The night before surgery: thoughts and stuff…

Stuff, mostly. Things that came or went or stayed or circled back…in no particular order:

1. My unfinished poems. Technically, what is the status of a half-done poem when life is finished?
2. The first thirteen lines of a brand new poem. Quite unrelated to the situation at hand. Poetry comes when it comes. Even through a canula.
3. One person I wanted to apologize to. From way back before way back. Time moves in mysterious trajectories inside a hospital, dodging right angles and ramps, needles and gurneys.
4. How mesmerizing that infinitely slow drip from the IV pouch is – like an existential morse code. Drip. Dash. Dash. Damn. Drip.
5. Two questions the universe hasn’t answered yet. The universe needs deadlines and then someone to enforce the deadlines. The united nations of forsaken questions.
6. All the people I hadn’t visited when they were in hospital. Karma is a fucking vengeful accountant.
7. All my passwords. To important things. To streaming apps. To game apps. Memorized for potential transfer in the ether.
8. How will people I know who don’t know any one else I know, know if I die?
9. What about the person who gets my mobile number? What if they get the call I am waiting for?
10. The earliest I can go to South Korea is next summer. Maybe it will be beautiful in autumn? Will seasons still be seasons next year? Will next year still be next year? Will I still be I? What difference will it make?
11. Raised voices. Running feet. Wheels. Hums. Clanging of metal. Like the inside of a program. Everything in binary code. [Life. Death.] [Hospital. Sky.] [Tomorrow. Maybe.] [Why. If only.] [1.0.]
12. AK Ramanujan’s poem about the death of his father:
“But someone told me
he got two lines
in an inside column
of a Madras newspaper
sold by the kilo
exactly four weeks later
to street hawkers”

I was paraphrasing, crushing his craftsmanship inside my head. But this is now. No one prints obituaries anymore. No one reads newspapers anymore. But someone told me / she got 17 likes/ and the odd comment/ on an Instagram post/ that an algorithm relegated/ executing quietly / an hour later
13. My mother.

26 thoughts on “The night before surgery: thoughts and stuff…

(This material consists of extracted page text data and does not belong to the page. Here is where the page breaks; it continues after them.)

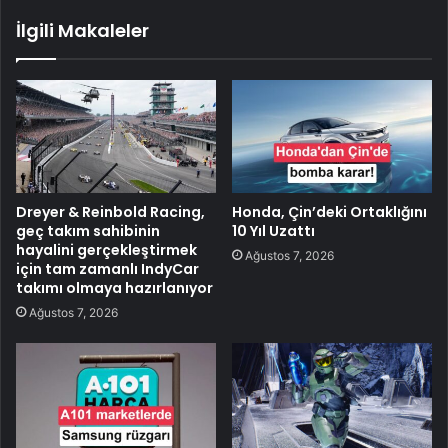
İlgili Makaleler
Dreyer & Reinbold Racing,
Honda, Çin’deki Ortaklığını
geç takım sahibinin
10 Yıl Uzattı
hayalini gerçekleştirmek
Ağustos 7, 2026
için tam zamanlı IndyCar
takımı olmaya hazırlanıyor
Ağustos 7, 2026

  1. It gets harder not to have thoughts like this as we get older. And 2021 brought home just how quickly some things can end. Glad you are on the other side of this and I hope healing progresses smoothly.


  2. I hope your recovery goes well. I had no idea you were ill. Rest easy my friend. All those unfinished works and things you didn’t do will find resolution one way or another. Either you’ll get them done over the coming months and years or they will slip away as unimportant. After all, health is the most important thing. No point in stressing over what the past. Getting strong and healthy after surgery is a journey all it’s own.

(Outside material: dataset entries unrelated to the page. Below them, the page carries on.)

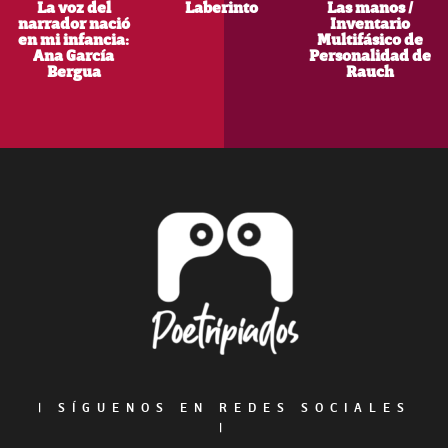
La voz del
Laberinto
Las manos /
narrador nació
Inventario
en mi infancia:
Multifásico de
Ana García
Personalidad de
Bergua
Rauch
Footer
|
SÍGUENOS EN REDES SOCIALES
|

      1. Thanks Rajani. All is well. The scare is very real: Munira had an operation over 3 months back. We’re glad that it’s behind us as I am sure you are too. Take care and get well soon.


  3. My poet friend rajani,

    I wish you well and many more delightful days of life in the wild and wonderful world of Planet Earth. Yes, hospitals can be poignant reminders of our fragility, the fragrant scent of a rose bud that sparks delight and then wafts away on the winds of time.

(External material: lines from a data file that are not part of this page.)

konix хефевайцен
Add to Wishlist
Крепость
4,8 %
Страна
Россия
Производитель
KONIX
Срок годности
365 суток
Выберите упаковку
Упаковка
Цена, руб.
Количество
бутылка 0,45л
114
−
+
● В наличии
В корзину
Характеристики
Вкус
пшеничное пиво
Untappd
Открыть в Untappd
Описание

  4. Wow, you took me to exactly the same thoughts I had before surgery some years back, a watrshed moment when – then – my main regret was I had not archived my work in books. When the tumor was benign I immediately set about correcting that situation and I now have a shelf full of books. I am glad this is past, too, I was worried till I read the comments. Whew. When I was told, it was like a complete reprieve, a new beginning. You wrote this so real, it took me right there.


  5. Glad to learn from the above comment that this is now past. So long since I had any surgery … and it’s only ever been for things like broken ankles, not carrying the possibility that I might die. But there have been other times I’ve contemplated that possibility, and yes, those are the kinds of mixed-up thoughts; you’ve captured it well.


  6. Good to know that it is behind you and you are you, still. Hopefully we will get together when the time is right…till then.


  7. How you capture this! Pre-surgery, in my experience, is exactly like that. If you are indeed on the brink of a procedure now, take my thoughts with you — prayers for you, your doctors, the hospital, everyone who cares. All will be well.